# Amtrak Stumps For HSR



## WhoozOn1st (Jun 8, 2010)

From RailwayAge:

"Amtrak called on the Federal Railroad Administration Monday to be 'bold and unambiguous' in recognizing that 'Amtrak's existing national intercity passenger rail system should be recognized in the NRP [National Rail Plan] as the foundation for the development of an expanded network of high speed and conventional rail services spanning key corridors across the United States.'"

Amtrak seeks role as U.S. HSR "foundation"


----------



## mfastx (Jun 8, 2010)

I think Amtrak should operate at least some of these new high speed rail lines. I rode the Acela, and I think they do a good enough job running that train, even with the slower trains getting in the way.


----------



## rrdude (Jun 9, 2010)

WhoozOn1st said:


> From RailwayAge:
> "Amtrak called on the Federal Railroad Administration Monday to be 'bold and unambiguous' in recognizing that 'Amtrak's existing national intercity passenger rail system should be recognized in the NRP [National Rail Plan] as the foundation for the development of an expanded network of high speed and conventional rail services spanning key corridors across the United States.'"
> 
> Amtrak seeks role as U.S. HSR "foundation"

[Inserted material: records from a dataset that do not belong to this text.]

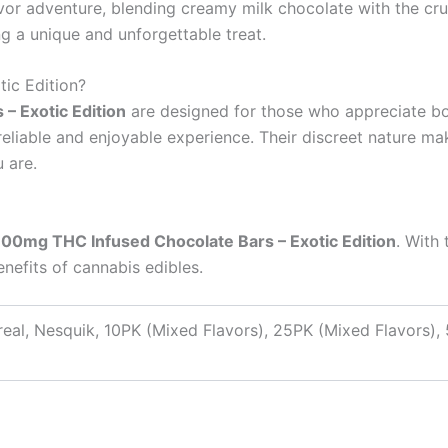
vor adventure, blending creamy milk chocolate with the crun
ing a unique and unforgettable treat.
ic Edition?
– Exotic Edition
are designed for those who appreciate bo
reliable and enjoyable experience. Their discreet nature m
 are.
600mg THC Infused Chocolate Bars – Exotic Edition
. With 
enefits of cannabis edibles.
real, Nesquik, 10PK (Mixed Flavors), 25PK (Mixed Flavors),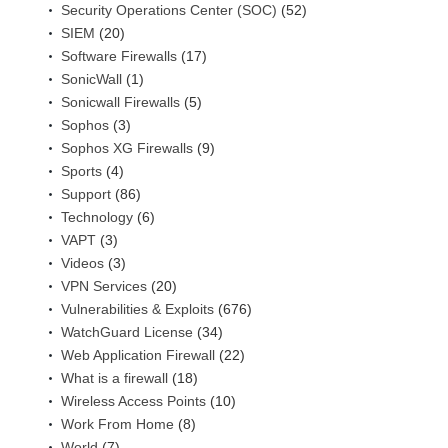
Security Operations Center (SOC)
(52)
SIEM
(20)
Software Firewalls
(17)
SonicWall
(1)
Sonicwall Firewalls
(5)
Sophos
(3)
Sophos XG Firewalls
(9)
Sports
(4)
Support
(86)
Technology
(6)
VAPT
(3)
Videos
(3)
VPN Services
(20)
Vulnerabilities & Exploits
(676)
WatchGuard License
(34)
Web Application Firewall
(22)
What is a firewall
(18)
Wireless Access Points
(10)
Work From Home
(8)
World
(7)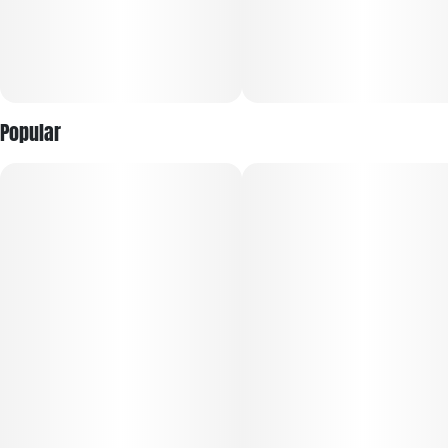
Popular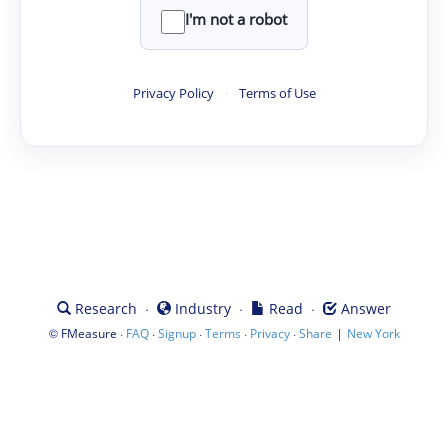
I'm not a robot
Privacy Policy
·
Terms of Use
·
·
·
Research
Industry
Read
Answer
©
·
·
·
·
·
|
FMeasure
FAQ
Signup
Terms
Privacy
Share
New York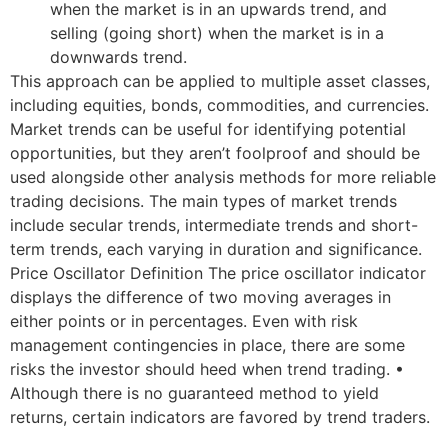
when the market is in an upwards trend, and
selling (going short) when the market is in a
downwards trend.
This approach can be applied to multiple asset classes,
including equities, bonds, commodities, and currencies.
Market trends can be useful for identifying potential
opportunities, but they aren’t foolproof and should be
used alongside other analysis methods for more reliable
trading decisions. The main types of market trends
include secular trends, intermediate trends and short-
term trends, each varying in duration and significance.
Price Oscillator Definition The price oscillator indicator
displays the difference of two moving averages in
either points or in percentages. Even with risk
management contingencies in place, there are some
risks the investor should heed when trend trading. •
Although there is no guaranteed method to yield
returns, certain indicators are favored by trend traders.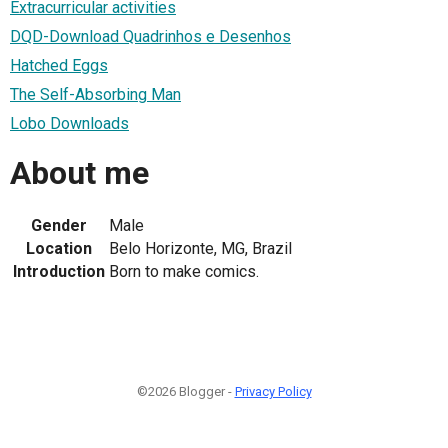
Extracurricular activities
DQD-Download Quadrinhos e Desenhos
Hatched Eggs
The Self-Absorbing Man
Lobo Downloads
About me
Gender
Male
Location
Belo Horizonte, MG, Brazil
Introduction
Born to make comics.
©2026 Blogger -
Privacy Policy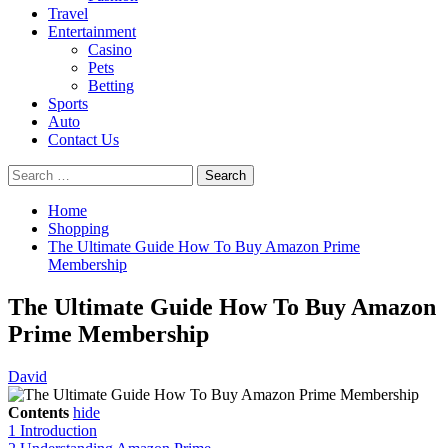
Travel
Entertainment
Casino
Pets
Betting
Sports
Auto
Contact Us
Search
for:
Home
Shopping
The Ultimate Guide How To Buy Amazon Prime
Membership
The Ultimate Guide How To Buy Amazon
Prime Membership
David
Contents
hide
1
Introduction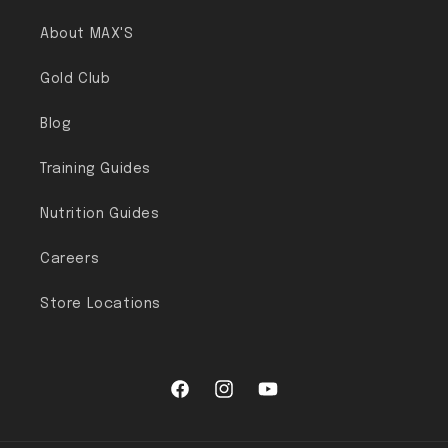
About MAX'S
Gold Club
Blog
Training Guides
Nutrition Guides
Careers
Store Locations
Facebook
Instagram
YouTube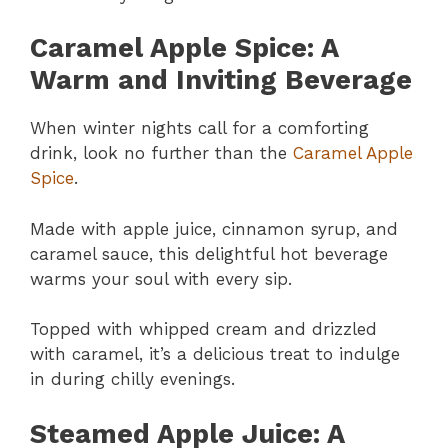
Caramel Apple Spice: A
Warm and Inviting Beverage
When winter nights call for a comforting
drink, look no further than the
Caramel Apple
Spice
.
Made with apple juice, cinnamon syrup, and
caramel sauce, this delightful hot beverage
warms your soul with every sip.
Topped with whipped cream and drizzled
with caramel, it’s a delicious treat to indulge
in during chilly evenings.
Steamed Apple Juice: A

Competition many times improves the overall product choices, and forces each carrier to "work harder and smarter"........

I'd like to see someone other than Amtrak running some HSR. It would be a real wake up call to those lifers in DC.


----------



## AlanB (Jun 9, 2010)

rrdude said:


> It would be a real wake up call to those lifers in DC.


They already got a wake up call when they lost the VRE contract.


----------



## GG-1 (Jun 9, 2010)

AlanB said:


> rrdude said:
> 
> 
> > It would be a real wake up call to those lifers in DC.
> ...


Aloha

Sorta hate to think this but many get their wake up call and roll over and go back to sleep.


----------